#037 コロナの禍福その1(2023年7月4日)

【つぶやき】

やっとのことでコロナが沈静し、日常が戻りつつある。

コロナはとんだ災難だったが、コロナがもたらした「福」もないわけじゃない。

日本人がまともに取り上げようとしなかった「余暇」の値打ちを

コロナは深いところから教えてくれたのではなかろうか。

【コメント】

 この3年間、全世界を席巻したコロナ禍は、日本人の生活のあらゆる面に大きな打撃をもたらした。その中でも我々の働き方が大きく変わらざるを得なかったことは特筆に値する。朝早くから満員電車に詰め込まれて職場に赴き、定時に帰ることなどめったにない通常残業で深夜に帰宅という生活が否定されたのだから。在宅勤務という形態が広がり、平日は顔を合わせることも少なかった妻子と過ごしながらオンラインでお仕事というのが当たり前のスタイルとなった。通勤電車はガラガラになって、押し合いへし合いの筋肉運動がなくなり、ために運動不足を(かこ)つサラリーマンが増えた。身近な公園で散歩したり体操したりするのがリタイアした高齢者ばかりではなくなってきた。 
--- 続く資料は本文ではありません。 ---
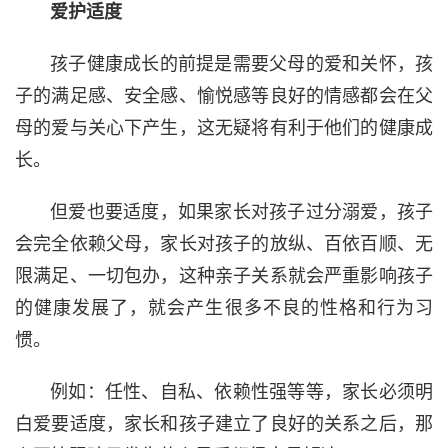
爱护适度
孩子健康成长的前提是需要父母的爱和关怀，孩
子的满足感、安全感、愉悦感等良好的情感都会在父
母的爱与关心下产生，这无疑将有利于他们的健康成
长。
但爱也要适度，如果家长对孩子过分溺爱，孩子
会完全依赖父母，家长对孩子的放纵、百依百顺、无
限满足、一切包办，这种亲子关系就会严重影响孩子
的健康发展了，就会产生很多不良的性格和行为习
惯。
例如：任性、自私、依赖性强等等，家长必须明
白爱要适度，家长和孩子建立了良好的关系之后，那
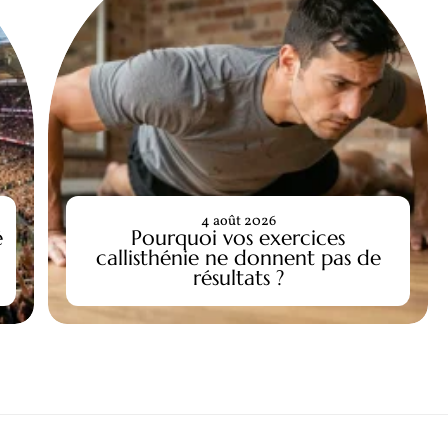
4 août 2026
é
Pourquoi vos exercices
callisthénie ne donnent pas de
résultats ?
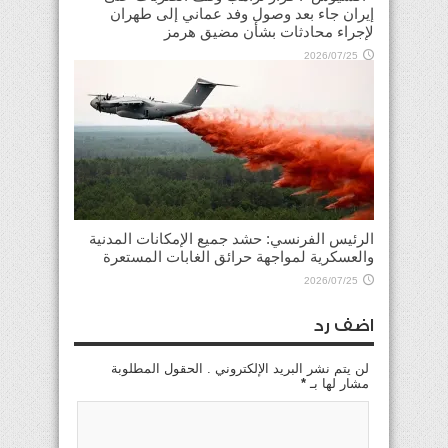
إيران جاء بعد وصول وفد عماني إلى طهران
لإجراء محادثات بشأن مضيق هرمز
2026/07/25
الرئيس الفرنسي: حشد جميع الإمكانات المدنية
والعسكرية لمواجهة حرائق الغابات المستعرة
2026/07/25
اضف رد
لن يتم نشر البريد الإلكتروني . الحقول المطلوبة
مشار لها بـ
*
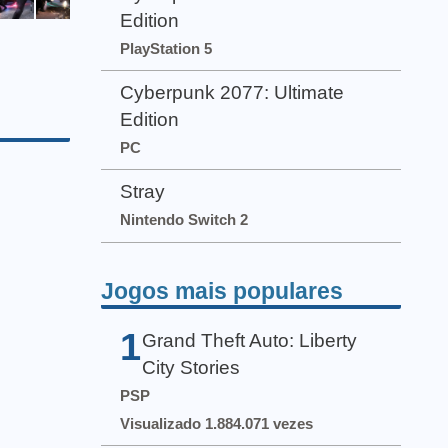
Edition
PlayStation 5
Cyberpunk 2077: Ultimate
Edition
PC
Stray
Nintendo Switch 2
Jogos mais populares
1
Grand Theft Auto: Liberty
City Stories
PSP
Visualizado 1.884.071 vezes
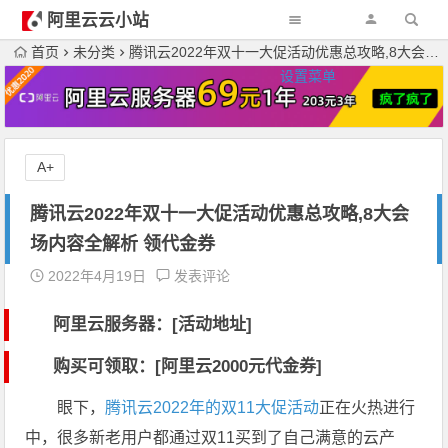
阿里云云小站
首页
未分类
腾讯云2022年双十一大促活动优惠总攻略,8大会场内容全解析 领代金券
设置菜单
A+
腾讯云2022年双十一大促活动优惠总攻略,8大会
场内容全解析 领代金券
2022年4月19日
发表评论
阿里云服务器：[活动地址]
购买可领取：[阿里云2000元代金券]
眼下，
腾讯云2022年的双11大促活动
正在火热进行
中，很多新老用户都通过双11买到了自己满意的云产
 ILO(国際労働機関)が一日8時間制を宣言したのは100年前のことである。1日24時間を3分して、8時間は労働、8時間は睡眠、そして残りの8時間で個人と家庭の生活を営み、自らの楽しみを追求するという、まことに分かりやすい原則が世界の常識になったのである。ところがわが日本は、その後、ただの一度も1日8時間労働をクリアしたことがなかった。女工哀史に代表される昼夜12時間の交代勤務が当たり前、戦争期になると「月月火水木金金」という標語で土曜を抹殺したこの国では、8時間労働なんて夢のまた夢だった。戦後、労働基準法が定められ、1日8時間労働が明記されたものの、悪名高い労基法36条の規定(サブロク協定)があって、規約を作って多少の割増賃金を払えばいくらでも労働時間を延ばせるというザル法に過ぎなかった。かくて世界に冠たる残業王国は、高度成長の繁栄期はもちろん、平成30年の不況期を経ても、微動だにすることがなかった。

 ところがである。コロナが直撃した2020年、日本の男性勤労者の一日の平均労働時間が初めて8時間を切ったのである(女性は短時間勤務者が多く、従来から労働時間は短い)。これは言うまでもなく、労働組合の時間短縮闘争の成果ではさらさらなく、コロナ禍によって通勤を抑制され、やむなく自宅勤務をせざるを得なくなった結果に違いない。ILO結成100年を経て、その第1号条約(一日8時間労働制)を批准する条件が整ったと言える。ちなみにわが日本はいまだにILOの原点である第1号条約を批准できていないほとんど唯一の国である。これを批准するためには国内法をILOの要請に合わせなければならないが、残業野放しの労基法36条がある以上、批准したくてもできないのが現状なのである。

 一日8時間労働の徹底は、当然、残業撲滅による余暇の発生、週休2日制の徹底、有給休暇の長期化等の余暇拡大に結び付く。これをコロナの恵みと言わずして何というべきか。コロナの災いを福に転ずる1つの道がここから開けてくるはずである。